In a nutshell, these problems are a lack of concern for black, Indigenous and gay or 2SLGBTQ+ members in the audience. The movie was about trauma, and stood a chance at being a movie that worked towards healing, but there were people who saw that movie and actually left feeling more pain about their trauma because of it. And this was because the movie only really looked out for its white, straight viewers, and forgot that trauma includes experiences of systematic violence.
People like me who read Stephen King’s novel knew that there was a graphic gay-bashing scene at the beginning. In fact, this scene was based on a real hate crime that King read about in the news, a crime that inspired It, a story about evil growing in a city full of hatred, but many movie-goers didn’t know this, and filmmakers no doubt knew that probably a majority of people were going to be surprised seeing two gay men brutally beaten and one of them murdered in the first fifteen minutes. I want you to hold on to the kneejerk reaction of “what do you expect in a horror film” and understand that trauma porn and horror are different things. Gay men opened up about this on twitter: “I felt sick and it threw off my entire movie experience,” said @TheSalingerSays, sending out a warning to everyone that received over 12,000 concerned retweets.
The exploration later on of IT Chapter 2’s closeted character probably tried to follow up this scene in a supportive way, but it ultimately didn’t offer this character any real recognition or liberation. We’re left with the message that, basically, “homophobia is bad.” I mean, yes. What we want to know is how do we keep living under it?

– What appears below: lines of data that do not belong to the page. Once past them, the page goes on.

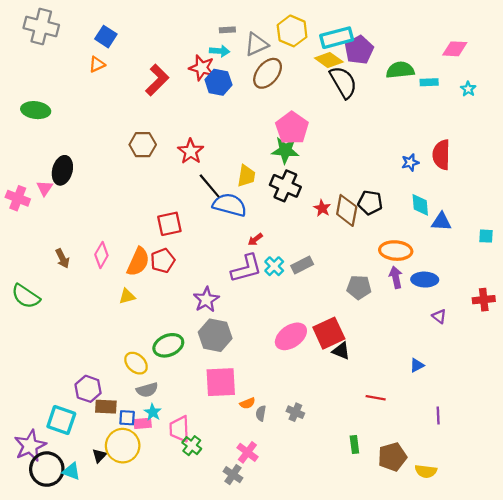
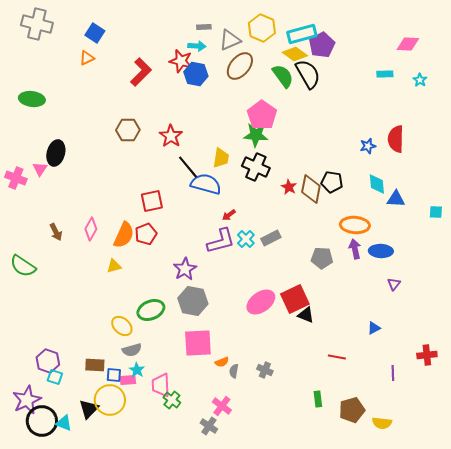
green semicircle: (400, 70) -> (283, 76), moved, turned 60
red cross: (484, 300) -> (427, 355), moved
purple triangle: (439, 316) -> (394, 284), turned 32
purple hexagon: (88, 389) -> (48, 361), moved
cyan square: (61, 420) -> (55, 377), size x0.6
black triangle: (99, 456) -> (89, 409), size x1.5

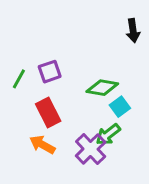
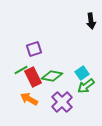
green line: (19, 79) -> (21, 70), moved, turned 32
green diamond: (102, 88) -> (52, 76), moved
green arrow: (108, 134) -> (86, 86), moved

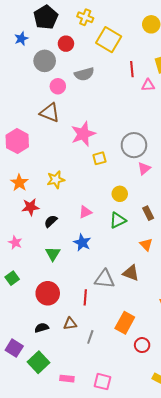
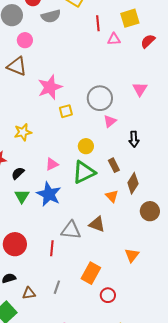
gray semicircle: (84, 74) -> (51, 16), moved
green triangle: (118, 220) -> (84, 172), size x1.4
blue star: (82, 243) -> (49, 194), size x1.4
green triangle: (53, 254) -> (22, 196), moved
brown triangle: (70, 324) -> (29, 293), moved

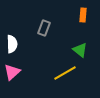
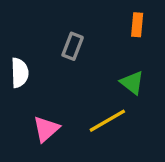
pink triangle: (12, 72) -> (46, 129), moved

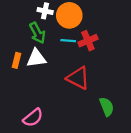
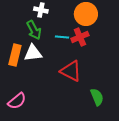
orange circle: (69, 15) -> (86, 14), moved
orange rectangle: (16, 60) -> (15, 55), size x1.5
pink semicircle: (33, 118) -> (17, 101), moved

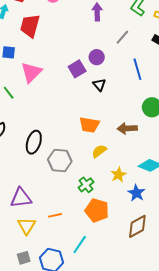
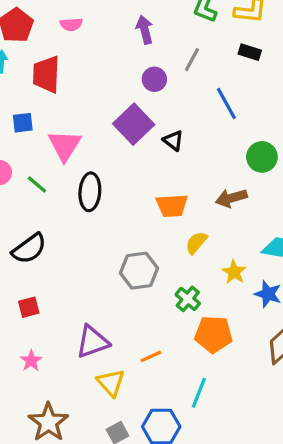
purple circle: (97, 57) -> (154, 79), moved
purple square: (77, 69) -> (134, 124), size x1.4
black ellipse: (34, 142) -> (90, 192), moved

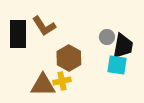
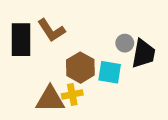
cyan square: (117, 65) -> (110, 72), moved

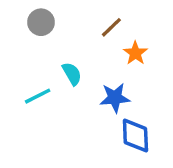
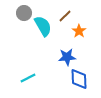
cyan semicircle: (72, 74) -> (43, 26), moved, size x1.5
cyan line: (38, 96) -> (28, 78), moved

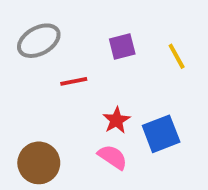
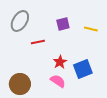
gray ellipse: (39, 41) -> (20, 21), turned -30
yellow line: (177, 56) -> (91, 29), turned -48

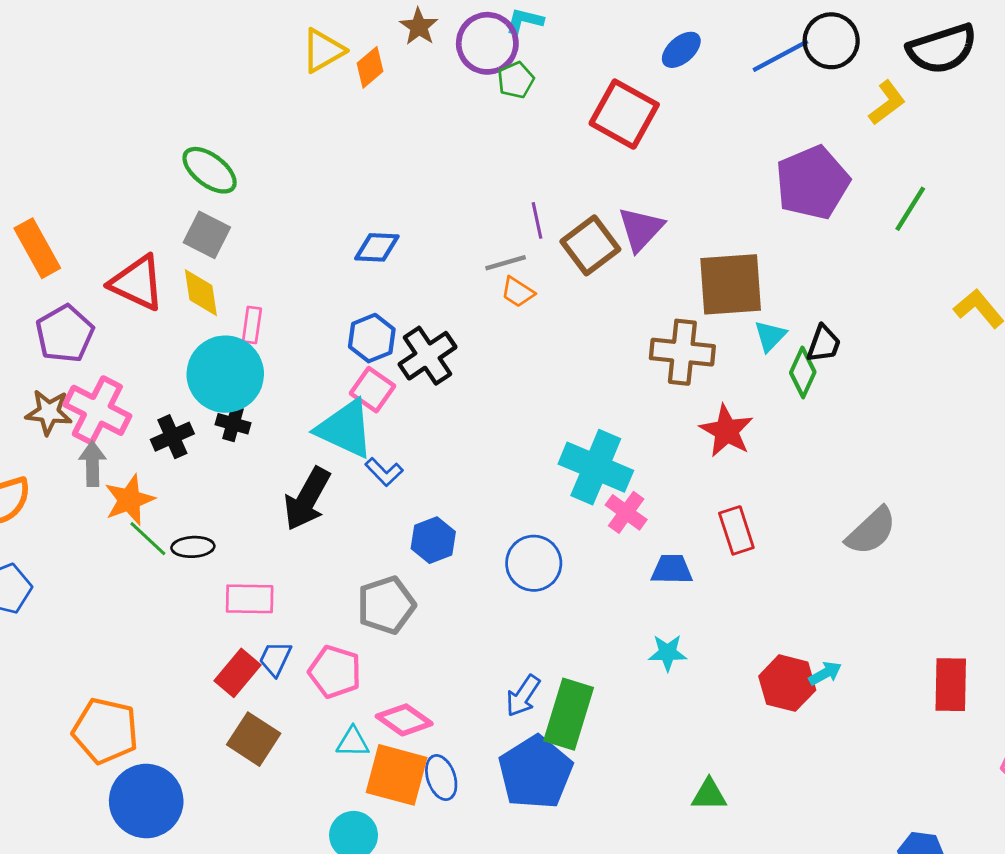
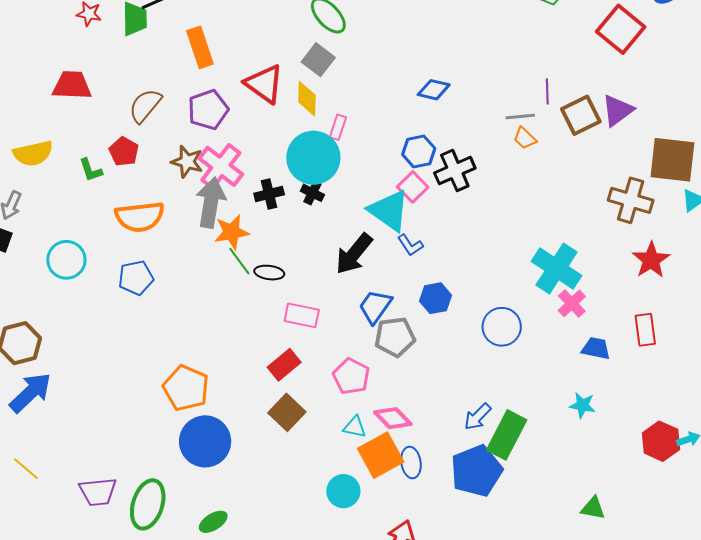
gray arrow: (92, 464) -> (211, 203), size x1.6
blue trapezoid: (275, 659) -> (375, 307), moved, size x1.4
orange square: (397, 775) -> (381, 455), turned 36

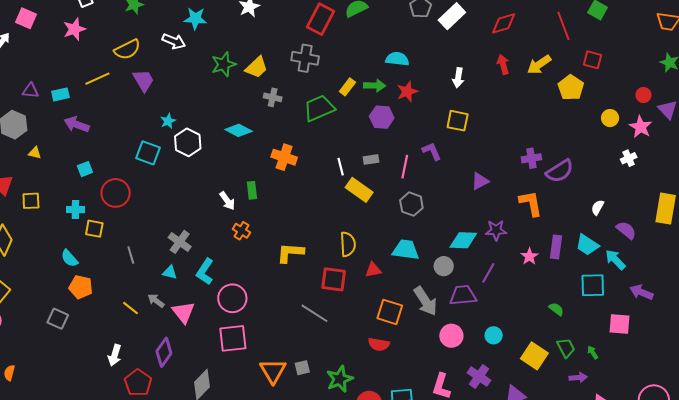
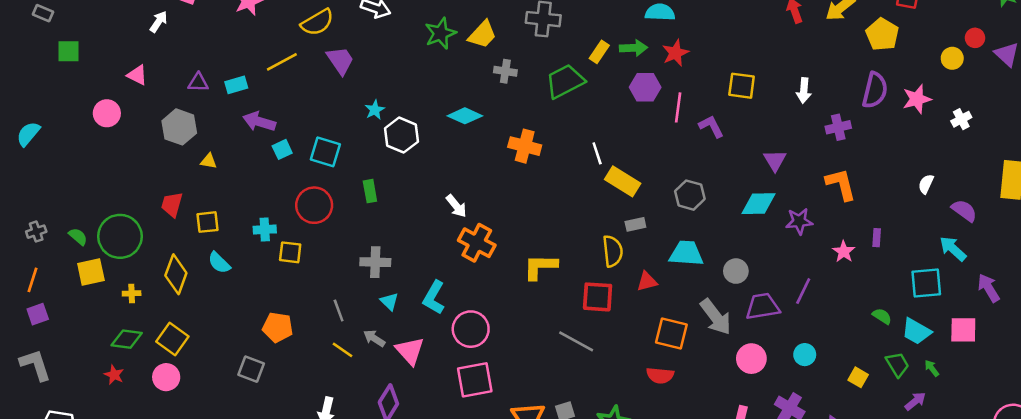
white arrow: (458, 78) -> (804, 91), moved
yellow circle: (610, 118) -> (952, 58), moved
pink star: (641, 127) -> (917, 99), moved, turned 30
cyan square: (148, 153) -> (325, 152), moved
gray rectangle: (371, 160) -> (635, 224), moved
pink line: (405, 167) -> (678, 107), moved
cyan square: (85, 169) -> (282, 149), moved
purple semicircle: (560, 171) -> (875, 90), moved, turned -40
purple triangle: (480, 181) -> (775, 160), turned -30
green rectangle: (252, 190) -> (370, 191), moved
orange cross: (241, 231) -> (477, 243), size x1.6
cyan diamond: (463, 240) -> (758, 204), moved
gray cross: (180, 242) -> (375, 262), moved, turned -30
cyan trapezoid: (587, 245) -> (916, 331), moved
purple rectangle: (556, 247) -> (877, 238), size x0.6
gray line: (131, 255) -> (339, 311), moved
cyan semicircle: (69, 258) -> (219, 263), moved
cyan triangle: (170, 272) -> (389, 301), turned 35
purple line: (488, 273) -> (803, 291), moved
purple arrow: (641, 292) -> (989, 288), turned 40
yellow square: (534, 356) -> (858, 377), size x0.6
purple arrow: (578, 378) -> (915, 401), turned -30

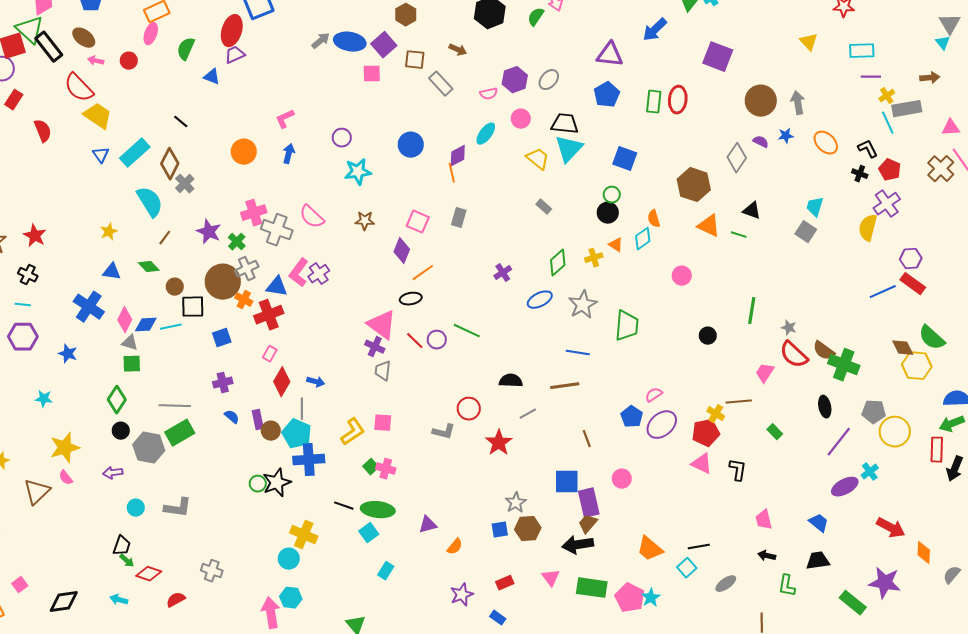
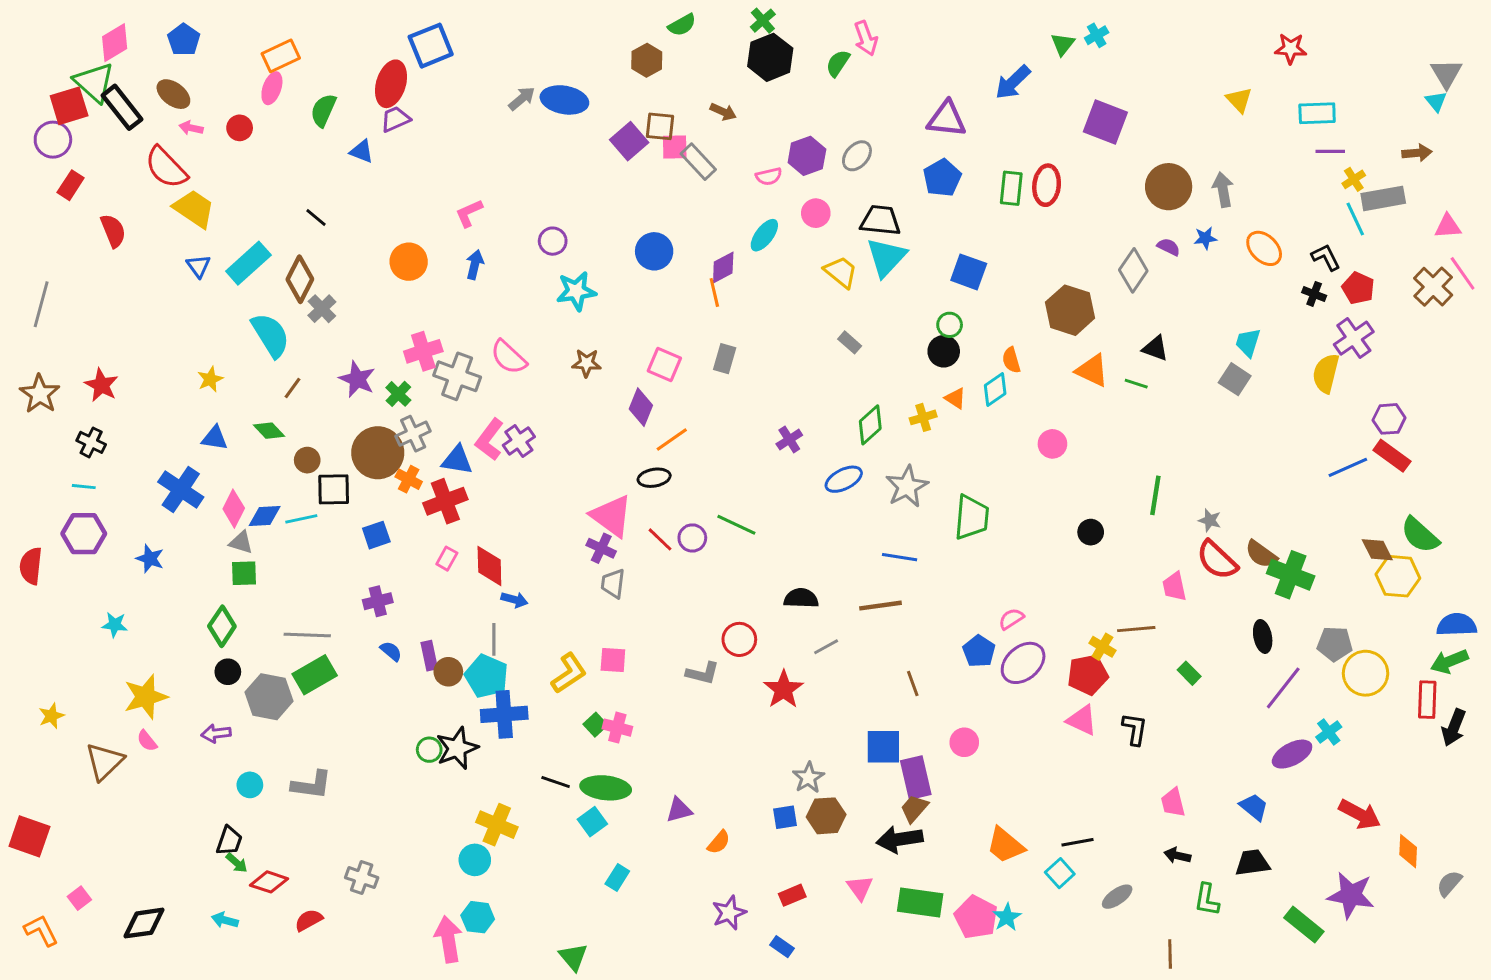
purple square: (384, 45) -> (629, 141), moved
pink square: (372, 74) -> (675, 147), moved
pink trapezoid: (765, 373) -> (1174, 586), turned -45
red diamond: (282, 382) -> (489, 566), moved, turned -32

In a similar way, Indigenous viewers of the film were disappointed but not surprised when the movie held onto King’s tired stereotype of the “ancient Native American ritual” to defeat the monster they faced. The generic sweat ceremony, shockingly tone-deficient flashes of substance abuse on the reservation Mike visited, and all-around exoticism and appropriation of imagery reflect the stain of racism we still can’t seem to remove from horror tropes. What’s more, Mike (the only black character in IT 2) received by far the least character exploration and was more or less treated as a means of the plot advancing. No doubt Indigenous and black horror fans have further criticism to deliver here, as these are pervasive problems in King’s work and in the genre.
Since racism and the violence it causes is very much a source of trauma for racialized people, and since the same is true for queer people and gay-bashing, I would argue that ultimately IT Chapter 2 turned around and damaged the core message that made the good parts of it good. These scenes said to me, “This is a movie for you to heal through – as long as you are a straight, white settler. Otherwise, you might have to keep searching.” I am hoping, as a horror fan, that the search ends soon.